Results: Ribosome biogenesis is dysregulated in most cancer types, which results in aggressive metastatic phenotypes seen in cancer cells. We observed that the transcription factor UBTF and other ribosome biogenesis components were aberrantly overexpressed in pancreatic tumor tissues as compared to normal pancreatic tissues. These associations are linked to aggressive phenotypes seen in PanCa cells. Interestingly, we observed that honey treatment significantly suppressed ribosome biogenesis in PanCa cells as observed by significant decrease in UBTF and 5’-ETS expression. Honey treatment markedly inhibited the expression of RPA194, a catalytic unit of RNA polymerase I, and nucleolin in both AsPC-1 and MiaPaCa-2 cells. MTT analysis indicated that honey exerted dose-dependent cellular cytotoxicity in AsPc-1 and MiaPaCa-2 cells, with IC50 values 45.2 and 30.3 mg/ml, respectively. In addition to its potential cytotoxicity, honey treatment clearly interfered with the wound healing and clonogenic ability of these PanCa cells as demonstrated by wound healing and colony formation assays. We also observed that honey treatment induced apoptosis in AsPC-1 and MiaPaCa-2 cells, which was confirmed by the the increase of the population of Annexin V positive cells and cleavage of PARP protein. A decrease in expression of Bcl-2 and p53 (truncated in AsPc-1 and mutated in MiaPaCa-2) also indicated that these cancer cells were undergoing apoptosis.
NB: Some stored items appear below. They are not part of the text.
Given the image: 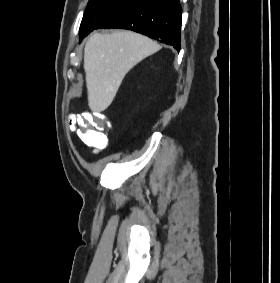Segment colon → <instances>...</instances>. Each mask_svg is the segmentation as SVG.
<instances>
[{"mask_svg":"<svg viewBox=\"0 0 280 283\" xmlns=\"http://www.w3.org/2000/svg\"><path fill=\"white\" fill-rule=\"evenodd\" d=\"M74 122L77 138L88 148L101 151L108 144L105 132H108L109 122H103L106 114L99 110H86L81 115H71Z\"/></svg>","mask_w":280,"mask_h":283,"instance_id":"colon-1","label":"colon"}]
</instances>
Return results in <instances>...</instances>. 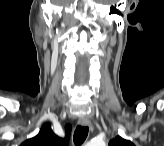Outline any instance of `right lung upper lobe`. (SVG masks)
I'll use <instances>...</instances> for the list:
<instances>
[{"mask_svg":"<svg viewBox=\"0 0 164 146\" xmlns=\"http://www.w3.org/2000/svg\"><path fill=\"white\" fill-rule=\"evenodd\" d=\"M67 136L66 138H60L56 136L49 123H45L38 135L35 137L26 140L22 143V146H67L68 145V135L70 131V127L66 126Z\"/></svg>","mask_w":164,"mask_h":146,"instance_id":"cb5924a9","label":"right lung upper lobe"}]
</instances>
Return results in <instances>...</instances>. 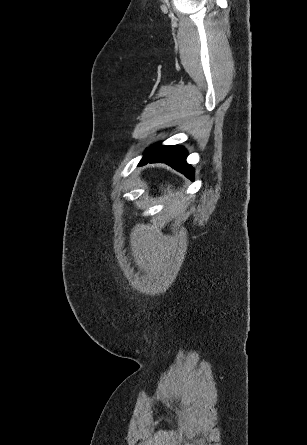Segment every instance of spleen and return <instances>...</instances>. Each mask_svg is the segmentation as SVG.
<instances>
[{
    "label": "spleen",
    "mask_w": 307,
    "mask_h": 445,
    "mask_svg": "<svg viewBox=\"0 0 307 445\" xmlns=\"http://www.w3.org/2000/svg\"><path fill=\"white\" fill-rule=\"evenodd\" d=\"M165 192H168V196H164V198H166V200H169V202H171V200H174V206H177V210H180V208H186V200H178L177 194H179V192H175V194H173L172 188H170V184H168ZM170 196H175V198H170Z\"/></svg>",
    "instance_id": "spleen-1"
}]
</instances>
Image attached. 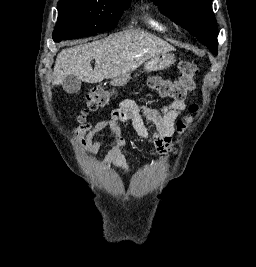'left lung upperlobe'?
Wrapping results in <instances>:
<instances>
[{
  "label": "left lung upper lobe",
  "instance_id": "obj_1",
  "mask_svg": "<svg viewBox=\"0 0 256 267\" xmlns=\"http://www.w3.org/2000/svg\"><path fill=\"white\" fill-rule=\"evenodd\" d=\"M154 3L217 55V28L211 0H154Z\"/></svg>",
  "mask_w": 256,
  "mask_h": 267
}]
</instances>
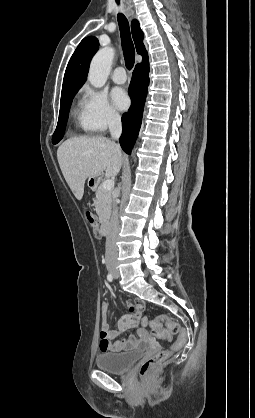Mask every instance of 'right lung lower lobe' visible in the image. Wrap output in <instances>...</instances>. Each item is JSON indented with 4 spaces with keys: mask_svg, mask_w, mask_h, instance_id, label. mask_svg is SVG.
<instances>
[{
    "mask_svg": "<svg viewBox=\"0 0 255 418\" xmlns=\"http://www.w3.org/2000/svg\"><path fill=\"white\" fill-rule=\"evenodd\" d=\"M148 85L149 63L136 65L129 86V95L132 100V106L129 111L122 116V135L119 140L122 149L127 154L131 153V149L141 127Z\"/></svg>",
    "mask_w": 255,
    "mask_h": 418,
    "instance_id": "98d812e1",
    "label": "right lung lower lobe"
}]
</instances>
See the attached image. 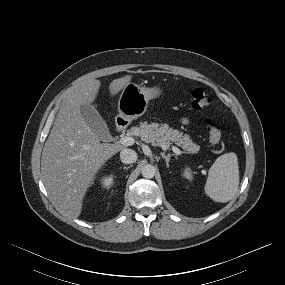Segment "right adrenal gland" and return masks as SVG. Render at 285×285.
<instances>
[{"label":"right adrenal gland","instance_id":"1","mask_svg":"<svg viewBox=\"0 0 285 285\" xmlns=\"http://www.w3.org/2000/svg\"><path fill=\"white\" fill-rule=\"evenodd\" d=\"M119 162H120V161H119ZM123 168L127 170L129 167L123 166Z\"/></svg>","mask_w":285,"mask_h":285}]
</instances>
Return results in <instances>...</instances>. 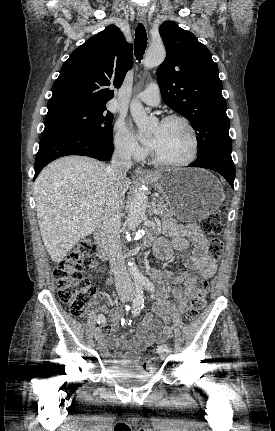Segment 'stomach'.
I'll return each instance as SVG.
<instances>
[{
    "mask_svg": "<svg viewBox=\"0 0 275 431\" xmlns=\"http://www.w3.org/2000/svg\"><path fill=\"white\" fill-rule=\"evenodd\" d=\"M147 180L162 194L174 215L184 222L211 214L220 207L224 197L220 182L203 169L163 170Z\"/></svg>",
    "mask_w": 275,
    "mask_h": 431,
    "instance_id": "0dacf381",
    "label": "stomach"
}]
</instances>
Conclusions: Overall, our results demonstrated for the first time that honey has potential to induce apoptosis and prevent pancreatic cancer cell growth through modulation of ribosome biogenesis process. It implies that honey could be used as a natural remedy to prevent human pancreatic cancer and utilized as an adjuvant in ongoing chemo/-immunotherapy regimens. Further detailed studies using appropriate pre-clinical mouse models of PanCa will be warranted to establish its anti-cancer potential for the treatment of PanCa.